Regardless of religious beliefs, there is no ignoring the cultural and historical importance of sex between lovers. It’s used to consummate a marriage, achieve spiritual ascension or even open the third eye through kundalini awakening.

Sex is the vehicle for our love.

So, what happens when the sex just isn’t great?

The first thing we have to do is get real with ourselves; we have be honest about why the sex isn’t measuring up. Are we mentally or emotionally disconnected from our lover? Is there a lack of total trust? Are insecurities, from one or both of us, inhibiting our openness to the experience? Have we submitted to roles within the relationship yet?

All of these questions are necessary for discovering why the sex isn’t measuring up, and what this means for the relationship.

I believe that the best sex and the best relationships are one and the same.

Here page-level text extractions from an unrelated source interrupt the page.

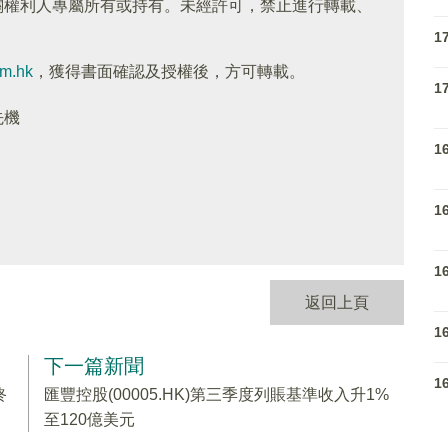
關權利人專屬所有或持有。未經許可，禁止進行轉載、
1
om.hk
，獲得書面確認及授權後，方可轉載。
1
先機
1
1
1
返回上頁
1
下一篇新聞
1
終
匯豐控股(00005.HK)第三季度列賬基準收入升1%
至120億美元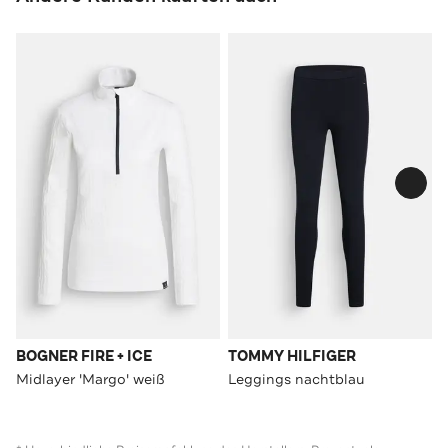
BOGNER FIRE + ICE
TOMMY HILFIGER
Midlayer 'Margo' weiß
Leggings nachtblau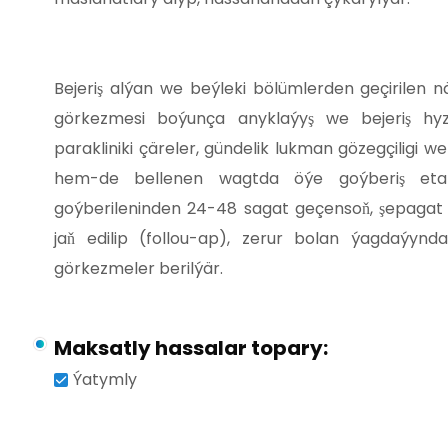
Bejeriş alýan we beýleki bölümlerden geçirilen 
görkezmesi boýunça anyklaýyş we bejeriş hyz
parakliniki çäreler, gündelik lukman gözegçiligi w
hem-de bellenen wagtda öýe goýberiş etap
goýberileninden 24-48 sagat geçensoň, şepagat
jaň edilip (follou-ap), zerur bolan ýagdaýy
görkezmeler berilýär.
Maksatly hassalar topary:
Ýatymly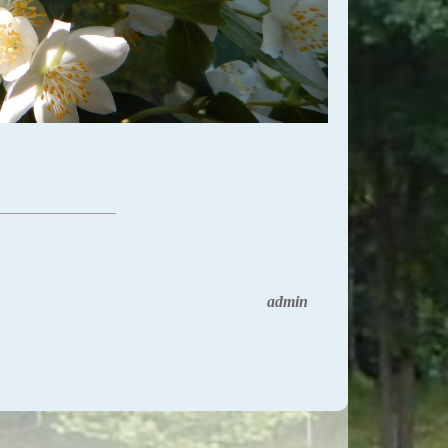
admin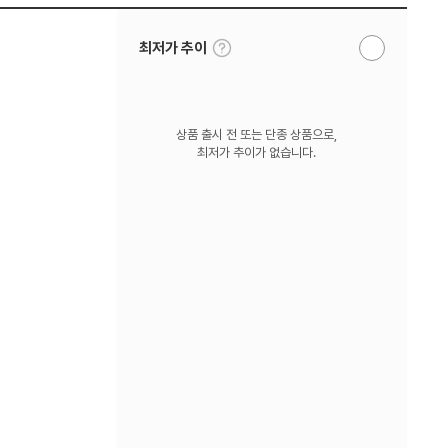
툴
최저가 추이
알
팁
림
보
받
기
기
상품 출시 전 또는 단종 상품으로,
최저가 추이가 없습니다.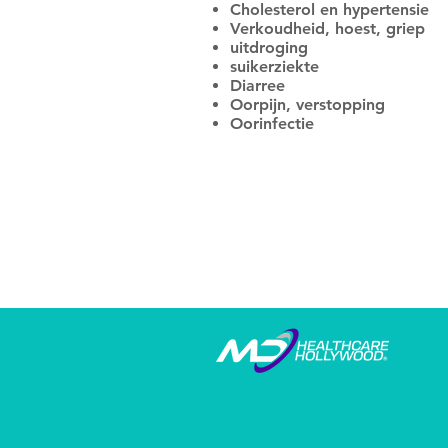
Cholesterol en hypertensie
Verkoudheid, hoest, griep
uitdroging
suikerziekte
Diarree
Oorpijn, verstopping
Oorinfectie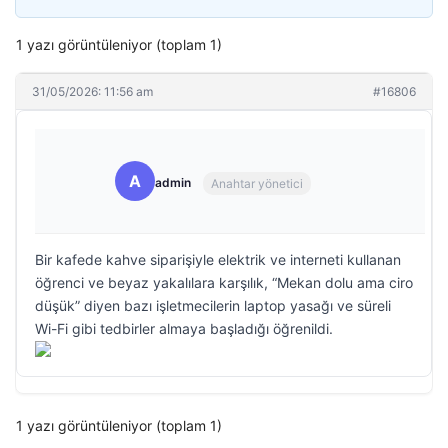
1 yazı görüntüleniyor (toplam 1)
31/05/2026: 11:56 am
#16806
A
admin
Anahtar yönetici
Bir kafede kahve siparişiyle elektrik ve interneti kullanan
öğrenci ve beyaz yakalılara karşılık, “Mekan dolu ama ciro
düşük” diyen bazı işletmecilerin laptop yasağı ve süreli
Wi-Fi gibi tedbirler almaya başladığı öğrenildi.
1 yazı görüntüleniyor (toplam 1)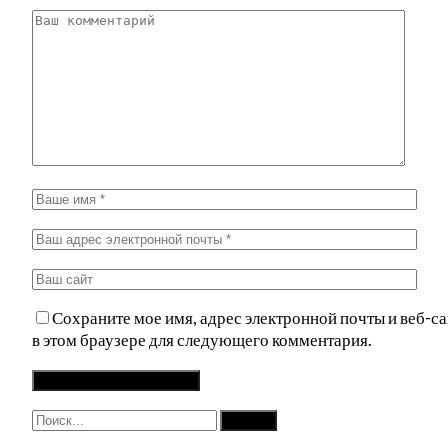
Сохраните мое имя, адрес электронной почты и веб-са
в этом браузере для следующего комментария.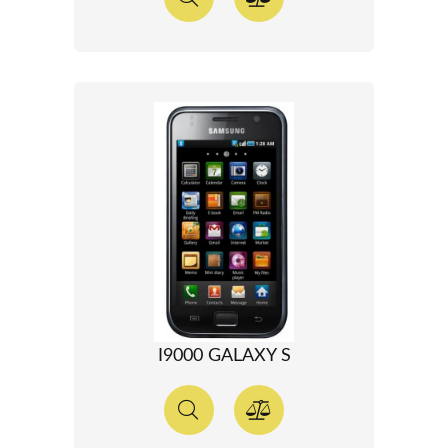
I9000 GALAXY S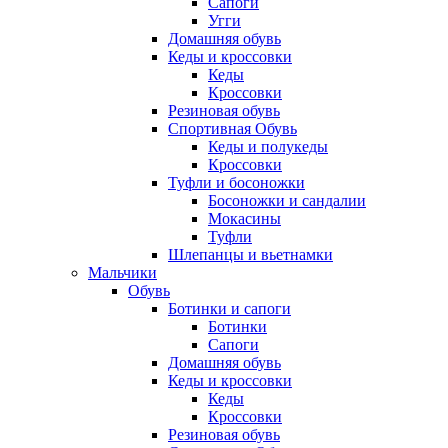
Сапоги
Угги
Домашняя обувь
Кеды и кроссовки
Кеды
Кроссовки
Резиновая обувь
Спортивная Обувь
Кеды и полукеды
Кроссовки
Туфли и босоножки
Босоножки и сандалии
Мокасины
Туфли
Шлепанцы и вьетнамки
Мальчики
Обувь
Ботинки и сапоги
Ботинки
Сапоги
Домашняя обувь
Кеды и кроссовки
Кеды
Кроссовки
Резиновая обувь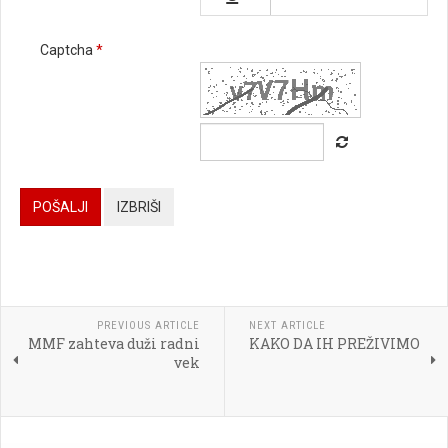

Captcha
*






POŠALJI
IZBRIŠI




PREVIOUS ARTICLE
NEXT ARTICLE
MMF zahteva duži radni
KAKO DA IH PREŽIVIMO

vek
[BBCODE]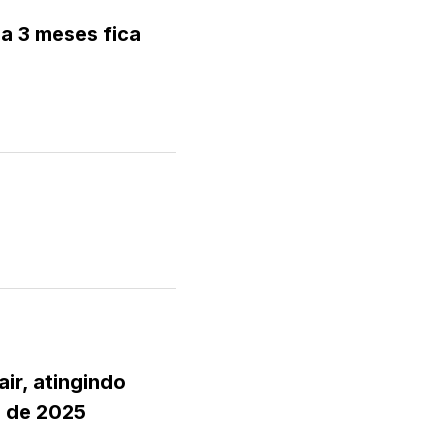
a 3 meses fica
s
ir, atingindo
l de 2025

Amazing sex—soul dipping, erotic, eye-gazing, toe-curling sex—can’t be had with someone we only lust after. This type of sex can only happen when we have submitted to one another.

But what does this mean?

Submitting to one another is a mutual exchange of energy. It means that we are completely opening ourselves up to the other. It means that we trust the other person with the deepest parts of ourselves that we don’t always reveal to outsiders.

This isn’t about being submissive; it’s about choosing to let down our walls.

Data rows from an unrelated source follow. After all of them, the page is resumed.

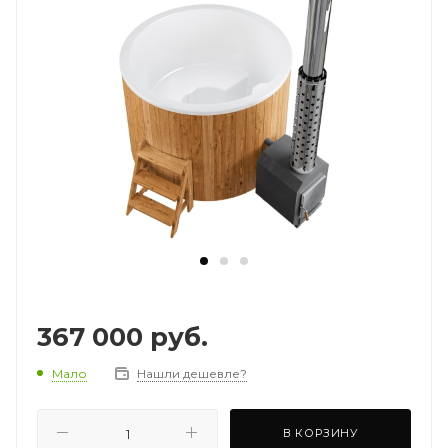
367 000
руб.
Мало
Нашли дешевле?
В КОРЗИНУ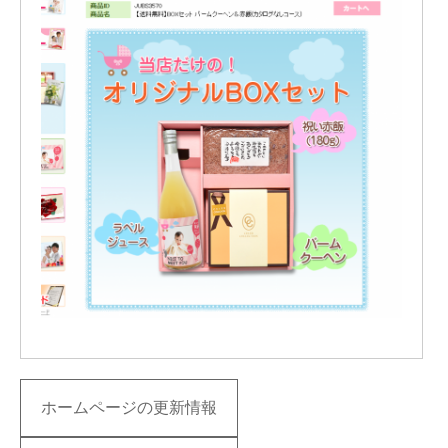
ホームページの更新情報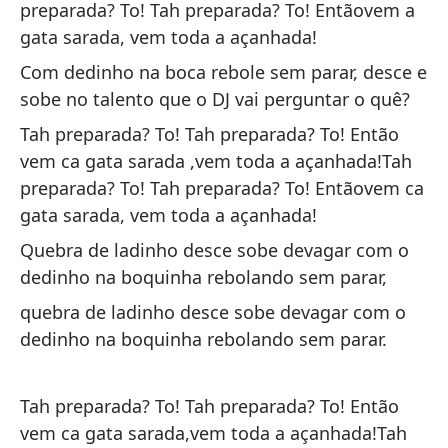
preparada? To! Tah preparada? To! Entãovem a
de
gata sarada, vem toda a açanhada!
co
Com dedinho na boca rebole sem parar, desce e
¿E
sobe no talento que o DJ vai perguntar o quê?
aq
li
Tah preparada? To! Tah preparada? To! Então
ch
vem ca gata sarada ,vem toda a açanhada!Tah
co
preparada? To! Tah preparada? To! Entãovem ca
la
gata sarada, vem toda a açanhada!
co
Quebra de ladinho desce sobe devagar com o
la
dedinho na boquinha rebolando sem parar,
¿E
quebra de ladinho desce sobe devagar com o
to
dedinho na boquinha rebolando sem parar.
¿E
to
la
Tah preparada? To! Tah preparada? To! Então
qu
vem ca gata sarada,vem toda a açanhada!Tah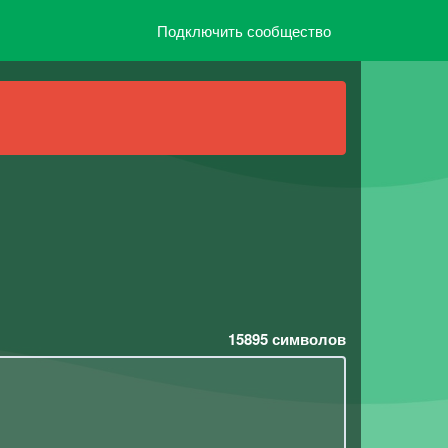
Подключить сообщество
15895
символов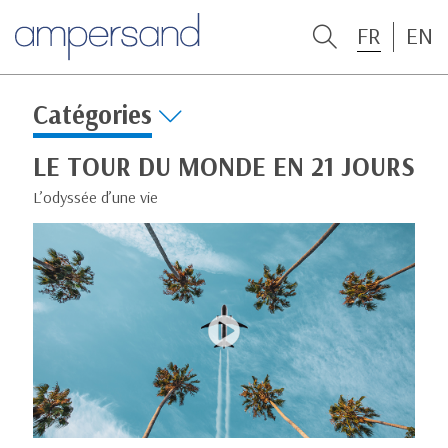
FR
EN
Catégories
LE TOUR DU MONDE EN 21 JOURS
L’odyssée d’une vie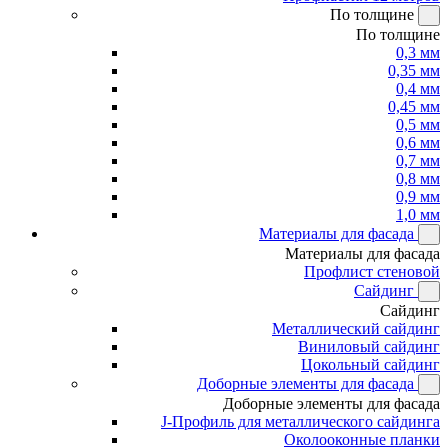
По толщине
По толщине
0,3 мм
0,35 мм
0,4 мм
0,45 мм
0,5 мм
0,6 мм
0,7 мм
0,8 мм
0,9 мм
1,0 мм
Материалы для фасада
Материалы для фасада
Профлист стеновой
Сайдинг
Сайдинг
Металлический сайдинг
Виниловый сайдинг
Цокольный сайдинг
Доборные элементы для фасада
Доборные элементы для фасада
J-Профиль для металлического сайдинга
Околооконные планки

It also means a willingness to discuss and accept the roles within a relationship. Each partner has specific strengths, according to the divine feminine or masculine. We can be the yin to the other person’s yang.

When we battle against this balance, and try to do everything on our own or ignore the other’s strength, then we will feel a constant tension between us. A feeling of uneasiness will translate in the bedroom as well. Because if we haven’t fully submitted to one another outside of the bedroom, then there is no way that we will be able to do it between the sheets.

Sex is a barometer for the relationship.

Maybe sex isn’t everything, but it is an awful lot. Intimacy is important because it connects two people, but sex establishes the roots of a partnership. It’s where we openly and willingly submit to our lover; we let them into our space and bodies, which allows our energies to meet and grow together.

It’s the closest we can be to another person.

Sometimes when we have the effortless feeling of just clicking with someone, it’s because we’re feeling a natural mutual submission of our souls coming together. When the sex is amazing, it means that we have already openly submitted to one another. We trust one another and feel comfortable enough to let someone see us in ways no one else will. (Even with the lights on.)

If we constantly feel the need to have sex in the dark, we have to question the depth of the relationship. If we can’t uncover our bodies with our lover, then there isn’t any way we can bare our souls to them.

The way sex speaks about our relationship is an aspect that can’t easily be changed. We try different sexual positions, or try more ways to open up, but many times it just ends up feeling forced.

The reason why some couples have amazing sex is because of chemistry, which is often overlooked. What this word really refers to is the inexplicable magnetic attraction between two souls. It’s not just physical attraction, but something deeper. When we have a high level of chemistry with someone, we also have a deeper connection, which results in a better and healthier relationship outside the bedroom.

Love is all about connection.

It’s about letting someone in and being invited into another’s soul. It’s about choosing to surrender to the connection, attraction and love in general.

A deep, sexually romantic connection comes from the ability to communicate about the twisted and dark aspects of our souls. It’s the knowledge that no matter what we do, or what we look like, our partner will still accept and love us.

When we feel loved and accepted, we also feel desired. Our lovers make us feel like they are insatiable for us.

The truest test of how good a relationship will be is how hot it burns in the bedroom. Because there’s no doubt that if the sex is amazing, the relationship will be as well.